Adamant: Hardest metal
Friday, June 27, 2003

In Venezuela, the drug wars know no borders

By Juan Forero <a href=www.sun-sentinel.com>The Sun-Sentinel-The New York Times Posted June 14 2003

LA COOPERATIVA, Venezuela · More than ever, Colombia's 39-year-old civil war is spreading beyond its porous borders, bringing to its five neighbors a troubling brew of armed leftist rebels, right-wing death squads, drugs and refugees.

Increasingly, the guerrillas have set up camps and the drug traffickers used by both sides to support their forces have opened transport corridors through isolated jungles in other countries as a Washington-backed drug eradication program in Colombia has intensified. The refugee problem is also spilling over, with more than 300,000 Colombians having crossed into Ecuador, Panama and Venezuela in the last four years, according to United Nationsestimates that have not been publicly released.

The problems are most pronounced in Venezuela, where a 1,400-mile border has become a flash point between the left-leaning government of President Hugo Chávez and its ideological opposite in Colombia under President Alvaro Uribe.

The complications were obvious on a recent day in this hamlet just inside Venezuela. Only miles from a Venezuelan military base, a ragtag band of about 10 Colombian rebels took a break, supremely at ease as they lolled on makeshift beds, their Kalashnikov assault rifles hung from wooden posts. They swatted mosquitoes as they chatted with foreign visitors.

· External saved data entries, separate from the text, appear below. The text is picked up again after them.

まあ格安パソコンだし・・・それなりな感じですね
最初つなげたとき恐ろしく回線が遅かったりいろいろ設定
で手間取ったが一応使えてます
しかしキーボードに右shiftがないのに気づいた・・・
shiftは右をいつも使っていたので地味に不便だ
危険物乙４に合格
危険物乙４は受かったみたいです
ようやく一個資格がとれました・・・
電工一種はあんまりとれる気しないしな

"We are here because the people wanted us here, so we have come," said the commander, who identified himself as José. He was referring to the rebels of the Revolutionary Armed Forces of Colombia, or FARC, who became a regular presence four years ago and have been increasingly welcomed by poor Venezuelans and Colombian refugees.

In late March, with the world focused on the war in Iraq, Venezuelan military aircraft bombed and strafed this outpost. The target was not the leftist rebels, who regard Chávez as something of a hero, but the Colombian paramilitary group that had pursued the guerrillas across the border.

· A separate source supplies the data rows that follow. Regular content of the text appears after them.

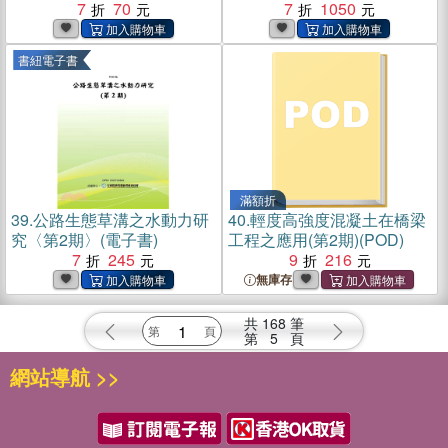
7
70
查技術之研究〈1〉(電子書)
7
1050
書紐電子書
滿額折
39.
公路生態草溝之水動力研
40.
輕度高強度混凝土在橋梁
究〈第2期〉(電子書)
工程之應用(第2期)(POD)
7
245
9
216
無庫存
共
168
筆
第
5
頁
網站導航 >>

Colombian officials and Venezuelan opposition leaders condemned the bombing as an intervention by Chávez in Colombia's war. Venezuela angrily rejected the criticism, saying Colombia had failed to control its borders and allowed both sides to bring their conflict across the scarcely patrolled frontier.

The spread of the conflict led to a hasty meeting in April between Chávez and Uribe, who promised to work together.

In recent months, vast fields of Colombian coca, the tropical plant that yields cocaine, have been sprayed from the air and destroyed. In response, growers and traffickers have relied increasingly on border areas -- in some cases, in other countries -- to plant and transport illegal crops and drugs, Colombian and U.N. officials say.

In turn, the guerrillas and paramilitary groups -- both classified as terrorist organizations by the U.S. State Department -- intrude, fighting over control of the crops, the drug trafficking corridors and the field hands for harvesting.

According to Colombian intelligence reports and Venezuelan landowners, Colombian guerrillas kidnap ranchers, extort money from businessmen and traffic in drugs. Colombian intelligence reports also say that the rebels have set up temporary camps in at least three Venezuelan states, eluding Colombian forces and their de facto paramilitary allies.

"It is an area that allows them to rest, to reorganize and regain momentum to again come back into this country," a Colombian general said in a telephone interview.

Venezuelan landowners and merchants who live along the border have accused the Venezuelan military of ignoring or colluding with rebels. It is unclear whether that is government policy, but U.N. officials, Venezuelan farmers and aid groups report that Venezuelan military units have tolerated the rebels for years.

The Venezuelan government denies partisanship. It has 20,000 troops along the frontier, and will send 4,000 more, officials say. "It is not true what they say," said the commander of a marine patrol on the Gold River. "We repel both of them, the guerrillas and the paramilitaries."